New profile method - Githubissues

thesps / conifer

Fast inference of Boosted Decision Trees in FPGAs

Apache License 2.0

48 stars 27 forks source link

New profile method #75

Closed pviscone closed 3 months ago

pviscone commented 3 months ago

For each feature:

Orange line: median
Box plot: First-third quantile (25%,75%)
Black caps: 2.5% and 97.5% percentiles
Gray caps: Full range

thr gain

pviscone commented 3 months ago

New style:

gain thr

thesps commented 3 months ago

Thanks for this, these plots look like a very useful improvement. I haven't reviewed the code yet, but I'm noticing in the Gains plot that the Leaves stats are cropped?

pviscone commented 3 months ago

Thanks for this, these plots look like a very useful improvement. I haven't reviewed the code yet, but I'm noticing in the Gains plot that the Leaves stats are cropped?

Sorry, I was just not handling zero values. Now it is fixed gain

pviscone commented 3 months ago

Just a comment: right now I added a dictionary like {feature_name:feature_id} to the ensebleDict created by the xgboost converter. This should be added to all the converters.

I have not done it yet but as a workaround, if this dictionary is not present in the ensembleDict, in the plot you would see just feat_0, feat_1 ,... instead of the actual feature names.

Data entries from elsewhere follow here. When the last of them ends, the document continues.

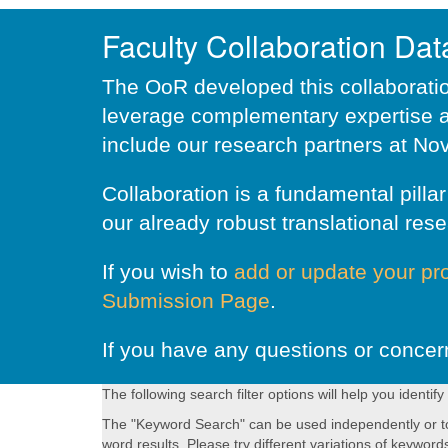
Faculty Collaboration Da
The OoR developed this collaboration
leverage complementary expertise a
include our research partners at Nov
Collaboration is a fundamental pill
our already robust translational rese
If you wish to
add or update your pro
Submission Page
.
If you have any questions or concer
The following search filter options will help you identify
The "Keyword Search" can be used independently or to fu
word results. Please try different variations of keyword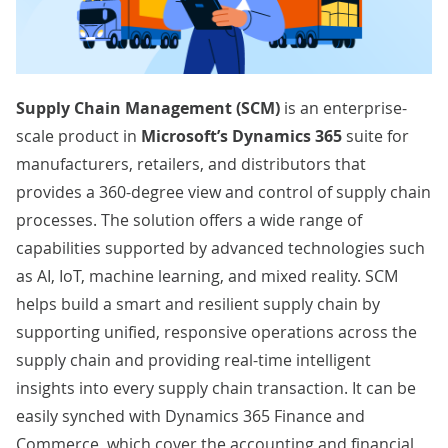
Supply Chain Management
(SCM)
is an enterprise-
scale product in
Microsoft’s Dynamics 365
suite for
manufacturers, retailers, and distributors that
provides a 360-degree view and control of supply chain
processes. The solution offers a wide range of
capabilities supported by advanced technologies such
as AI, IoT, machine learning, and mixed reality. SCM
helps build a smart and resilient supply chain by
supporting unified, responsive operations across the
supply chain and providing real-time intelligent
insights into every supply chain transaction. It can be
easily synched with Dynamics 365 Finance and
Commerce, which cover the accounting and financial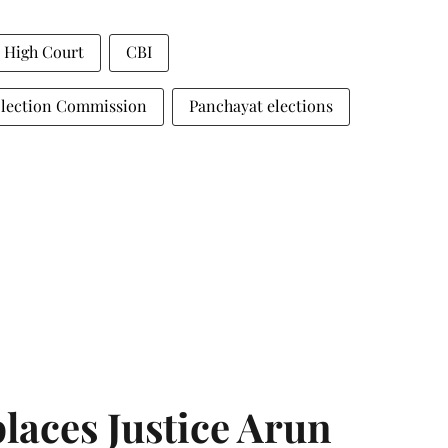
a High Court
CBI
Election Commission
Panchayat elections
laces Justice Arun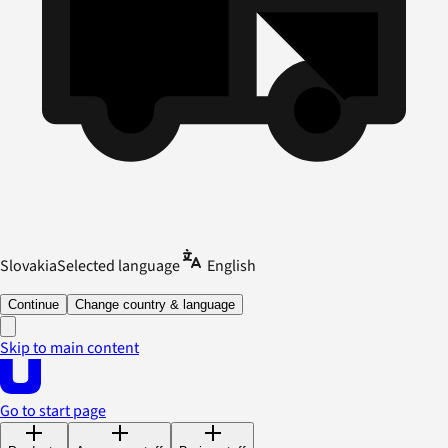
Slovakia
Selected language
English
Continue
Change country & language
Skip to main content
Go to start page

I don't know if all the other libraries save the feature names like xgboost does. In this case, a solution could be allowing passing the feature names as an argument of the profile method.

thesps commented 3 months ago

Nice, the new plot looks great 👍

I think the addition of the feature_map is good. I would suggest integrating it a bit more deeply, by that I mean:

move it to ensemble_fields of ModelBase so that it's always expected
for all converters other than xgboost, set it to a dictionary like {str(i) : i for i in range(n_features)}

Right now it's only used in the profiling obviously, but if it's available I could imagine using it in more places in the backends, so having it always set to something would potentially help avoid lots of if model.feature_map is None later.

Then we/I can set it correctly for the other converters that support in followup PRs later.

pviscone commented 3 months ago

I have applied all the suggestions.

This is what the "both" option looks like. Also i made "both" the default argument

both

thesps commented 3 months ago

Thanks this looks good now, merging!